Der Landtagsabgeordnete Alex Ploner (Team K), der sich für den Ausbau der Inklusion und für bessere Rahmenbedingungen für Kinder mit besonderen Bedürfnissen einsetzt, sieht im wegweisenden Grundsatzurteil eine wichtige Bestätigung jener Forderungen, die er im Südtiroler Landtag wiederholt vorgebracht hat.
„Dieses Grundsatzurteil macht unmissverständlich deutlich, dass fehlendes Personal oder organisatorische Schwierigkeiten niemals zulasten von Kindern mit Behinderung gehen dürfen. Das Recht auf Bildung und Teilhabe ist ein Grundrecht und keine Frage der verfügbaren Ressourcen“, erklärt Alex Ploner.
Dem Grundsatzurteil liegt der Fall eines Kindes mit Autismus in Venetien zugrunde, das einen Kindergarten besuchte und regelmäßig vor Unterrichtsende abgeholt werden musste, weil die Stunden der Stützlehrkraft nicht den gesamten Schulalltag abdeckten. Während die anderen Kinder bis zum Ende des Unterrichts in der Schule blieben, wurde die Anwesenheit des Kindes an die Verfügbarkeit der Unterstützung gekoppelt. Die Kassation stellte nun klar, dass dies eine unzulässige Benachteiligung darstellt. Die Schule müsse ihre Organisation an die Bedürfnisse des Kindes anpassen, nicht umgekehrt.

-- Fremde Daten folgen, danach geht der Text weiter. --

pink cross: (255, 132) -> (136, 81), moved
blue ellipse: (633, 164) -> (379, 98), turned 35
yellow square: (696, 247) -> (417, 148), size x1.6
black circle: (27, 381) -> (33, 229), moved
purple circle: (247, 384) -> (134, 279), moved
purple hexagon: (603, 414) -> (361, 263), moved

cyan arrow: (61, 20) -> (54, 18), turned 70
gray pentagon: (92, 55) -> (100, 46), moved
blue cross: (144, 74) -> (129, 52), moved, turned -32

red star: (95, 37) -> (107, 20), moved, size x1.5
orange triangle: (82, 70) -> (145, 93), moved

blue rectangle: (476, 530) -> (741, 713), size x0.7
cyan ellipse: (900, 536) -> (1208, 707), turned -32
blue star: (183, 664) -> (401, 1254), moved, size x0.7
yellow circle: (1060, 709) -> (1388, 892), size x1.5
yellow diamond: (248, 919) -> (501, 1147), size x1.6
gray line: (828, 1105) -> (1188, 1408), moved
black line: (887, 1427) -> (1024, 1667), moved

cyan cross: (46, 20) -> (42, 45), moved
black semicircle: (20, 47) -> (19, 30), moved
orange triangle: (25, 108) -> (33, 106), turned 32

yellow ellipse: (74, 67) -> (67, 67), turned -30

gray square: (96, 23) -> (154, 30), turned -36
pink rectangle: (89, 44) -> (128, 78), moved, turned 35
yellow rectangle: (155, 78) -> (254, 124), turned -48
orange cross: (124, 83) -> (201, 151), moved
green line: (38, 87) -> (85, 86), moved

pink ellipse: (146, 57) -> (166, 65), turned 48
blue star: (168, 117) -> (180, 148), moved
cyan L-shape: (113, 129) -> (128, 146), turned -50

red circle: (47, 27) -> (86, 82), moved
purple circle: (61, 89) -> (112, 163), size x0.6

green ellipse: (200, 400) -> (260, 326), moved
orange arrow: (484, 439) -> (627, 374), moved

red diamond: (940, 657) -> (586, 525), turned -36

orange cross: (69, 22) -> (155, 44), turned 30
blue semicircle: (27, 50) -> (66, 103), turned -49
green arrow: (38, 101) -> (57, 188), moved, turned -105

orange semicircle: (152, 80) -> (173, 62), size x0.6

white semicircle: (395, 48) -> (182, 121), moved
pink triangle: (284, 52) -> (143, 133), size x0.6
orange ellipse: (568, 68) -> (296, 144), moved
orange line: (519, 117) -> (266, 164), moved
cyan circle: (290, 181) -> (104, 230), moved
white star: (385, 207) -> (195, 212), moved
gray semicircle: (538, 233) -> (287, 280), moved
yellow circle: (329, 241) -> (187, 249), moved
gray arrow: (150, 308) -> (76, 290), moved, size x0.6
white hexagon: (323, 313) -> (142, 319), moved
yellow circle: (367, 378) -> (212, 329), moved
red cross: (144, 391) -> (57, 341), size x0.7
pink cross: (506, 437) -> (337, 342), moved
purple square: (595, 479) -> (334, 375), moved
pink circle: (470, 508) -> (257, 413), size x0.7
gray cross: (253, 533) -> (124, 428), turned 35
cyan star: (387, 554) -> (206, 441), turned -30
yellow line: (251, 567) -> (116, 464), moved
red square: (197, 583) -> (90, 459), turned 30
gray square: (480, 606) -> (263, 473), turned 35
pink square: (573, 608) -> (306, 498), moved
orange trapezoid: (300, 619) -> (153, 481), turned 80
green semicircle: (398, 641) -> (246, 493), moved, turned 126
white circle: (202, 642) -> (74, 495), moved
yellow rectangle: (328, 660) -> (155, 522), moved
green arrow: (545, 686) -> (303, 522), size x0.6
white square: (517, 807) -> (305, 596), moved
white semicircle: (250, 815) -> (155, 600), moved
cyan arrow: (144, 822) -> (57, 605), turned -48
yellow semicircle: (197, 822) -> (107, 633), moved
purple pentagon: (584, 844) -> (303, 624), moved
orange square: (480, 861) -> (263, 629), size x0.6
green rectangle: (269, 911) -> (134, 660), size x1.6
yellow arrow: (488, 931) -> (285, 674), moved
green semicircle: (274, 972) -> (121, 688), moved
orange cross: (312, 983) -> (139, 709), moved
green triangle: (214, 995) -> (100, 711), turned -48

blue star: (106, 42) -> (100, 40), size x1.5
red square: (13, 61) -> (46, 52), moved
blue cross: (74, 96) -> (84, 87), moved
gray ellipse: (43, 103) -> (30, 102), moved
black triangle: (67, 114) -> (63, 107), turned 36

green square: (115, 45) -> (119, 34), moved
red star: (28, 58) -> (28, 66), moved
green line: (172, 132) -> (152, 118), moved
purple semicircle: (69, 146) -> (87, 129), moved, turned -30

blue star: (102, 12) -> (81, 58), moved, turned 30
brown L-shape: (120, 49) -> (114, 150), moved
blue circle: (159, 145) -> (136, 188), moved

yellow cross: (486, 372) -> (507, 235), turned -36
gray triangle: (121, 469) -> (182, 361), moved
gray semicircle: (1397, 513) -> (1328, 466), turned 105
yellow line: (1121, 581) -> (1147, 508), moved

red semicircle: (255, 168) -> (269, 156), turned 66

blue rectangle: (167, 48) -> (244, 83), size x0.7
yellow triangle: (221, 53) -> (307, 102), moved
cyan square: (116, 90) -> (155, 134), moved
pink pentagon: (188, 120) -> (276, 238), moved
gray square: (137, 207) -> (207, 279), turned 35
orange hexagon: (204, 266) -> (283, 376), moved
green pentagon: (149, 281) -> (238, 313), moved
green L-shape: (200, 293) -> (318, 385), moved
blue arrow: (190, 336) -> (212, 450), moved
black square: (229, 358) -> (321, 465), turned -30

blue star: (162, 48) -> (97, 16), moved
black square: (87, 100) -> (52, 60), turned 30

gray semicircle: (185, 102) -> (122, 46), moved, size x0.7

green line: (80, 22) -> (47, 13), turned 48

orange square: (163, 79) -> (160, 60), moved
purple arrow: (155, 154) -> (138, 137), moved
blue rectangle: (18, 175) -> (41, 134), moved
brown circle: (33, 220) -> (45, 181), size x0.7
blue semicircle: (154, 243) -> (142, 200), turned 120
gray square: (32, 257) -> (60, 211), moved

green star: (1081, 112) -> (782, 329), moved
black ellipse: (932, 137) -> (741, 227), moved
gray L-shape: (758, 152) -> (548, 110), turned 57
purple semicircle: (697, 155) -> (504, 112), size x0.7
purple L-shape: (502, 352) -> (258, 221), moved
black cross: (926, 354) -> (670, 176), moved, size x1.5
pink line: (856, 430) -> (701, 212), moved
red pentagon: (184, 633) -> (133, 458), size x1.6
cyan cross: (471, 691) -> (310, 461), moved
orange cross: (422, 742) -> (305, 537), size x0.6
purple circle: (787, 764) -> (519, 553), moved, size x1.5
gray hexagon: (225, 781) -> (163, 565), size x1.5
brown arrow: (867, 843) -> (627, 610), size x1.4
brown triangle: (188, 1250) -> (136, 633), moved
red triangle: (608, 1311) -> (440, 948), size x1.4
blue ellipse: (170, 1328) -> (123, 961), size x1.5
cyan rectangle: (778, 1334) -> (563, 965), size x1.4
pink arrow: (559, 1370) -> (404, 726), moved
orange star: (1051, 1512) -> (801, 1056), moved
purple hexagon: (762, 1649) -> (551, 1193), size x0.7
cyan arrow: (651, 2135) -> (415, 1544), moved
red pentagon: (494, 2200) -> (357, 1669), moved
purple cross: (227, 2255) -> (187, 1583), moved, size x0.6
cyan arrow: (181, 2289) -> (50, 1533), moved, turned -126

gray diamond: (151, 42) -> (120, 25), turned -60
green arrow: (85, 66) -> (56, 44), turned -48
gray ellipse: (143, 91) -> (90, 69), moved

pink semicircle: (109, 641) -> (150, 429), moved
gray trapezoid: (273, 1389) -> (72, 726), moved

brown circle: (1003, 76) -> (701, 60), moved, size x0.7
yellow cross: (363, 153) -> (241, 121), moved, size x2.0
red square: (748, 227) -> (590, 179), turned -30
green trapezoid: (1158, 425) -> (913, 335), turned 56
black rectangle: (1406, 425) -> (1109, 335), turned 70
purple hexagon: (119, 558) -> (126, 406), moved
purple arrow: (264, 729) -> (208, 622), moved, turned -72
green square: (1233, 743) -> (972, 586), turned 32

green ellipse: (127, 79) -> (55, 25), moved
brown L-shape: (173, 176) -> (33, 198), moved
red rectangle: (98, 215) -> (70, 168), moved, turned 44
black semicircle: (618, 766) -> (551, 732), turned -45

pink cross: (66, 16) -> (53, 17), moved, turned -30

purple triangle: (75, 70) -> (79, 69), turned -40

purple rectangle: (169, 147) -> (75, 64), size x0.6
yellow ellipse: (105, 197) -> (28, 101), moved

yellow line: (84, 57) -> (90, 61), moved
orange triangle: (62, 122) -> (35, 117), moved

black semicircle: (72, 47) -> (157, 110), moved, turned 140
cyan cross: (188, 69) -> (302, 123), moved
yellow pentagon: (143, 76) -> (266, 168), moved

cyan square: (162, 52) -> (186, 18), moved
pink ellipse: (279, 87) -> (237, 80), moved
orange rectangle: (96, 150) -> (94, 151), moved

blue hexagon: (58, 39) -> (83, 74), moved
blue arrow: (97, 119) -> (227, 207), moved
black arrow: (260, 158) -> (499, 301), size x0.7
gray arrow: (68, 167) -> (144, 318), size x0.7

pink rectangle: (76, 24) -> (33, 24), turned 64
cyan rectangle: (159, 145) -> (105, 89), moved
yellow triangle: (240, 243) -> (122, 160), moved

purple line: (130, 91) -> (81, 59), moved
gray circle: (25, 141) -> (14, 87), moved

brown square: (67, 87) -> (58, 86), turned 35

Besonders bedeutsam ist die Feststellung des Gerichts, dass auch soziale Kontakte, gemeinsames Spielen, Gruppenaktivitäten und das tägliche Miteinander wesentliche Bestandteile von Bildung und Inklusion sind. Kinder mit Behinderung dürfen von diesen Erfahrungen nicht ausgeschlossen werden. Nach Einschätzung von Alex Ploner stellt das Grundsatzurteil die Südtiroler Schulwelt vor wichtige Fragen. Auch hierzulande stehen Schulen und Kindergärten immer wieder vor Herausforderungen aufgrund fehlender Fachkräfte, mangelnder Integrationsressourcen oder unbesetzter Unterstützungsstellen.
„Das Grundsatzurteil des Kassationsgerichtshofes und in der Folge das zu erwartende finale Urteil in Venetien wird auch Auswirkungen auf Südtirol haben. Eltern, Schulen und Schulverwaltung brauchen Rechtssicherheit. Deshalb müssen wir wissen, ob unsere Schulen organisatorisch und personell in der Lage sind, den neuen rechtlichen Anforderungen gerecht zu werden. Seit Jahren weisen Eltern, Lehrpersonen und Fachverbände darauf hin, dass die Inklusion nur dann gelingen kann, wenn die notwendigen Ressourcen tatsächlich vorhanden sind. Das wegweisende Grundsatzurteil der Kassation zeigt nun klar: Das Land und die zuständigen Ämter haben die Pflicht, diese Voraussetzungen zu schaffen. Kinder dürfen nicht die Folgen von Personalmangel oder organisatorischen Defiziten tragen“, so Alex Ploner.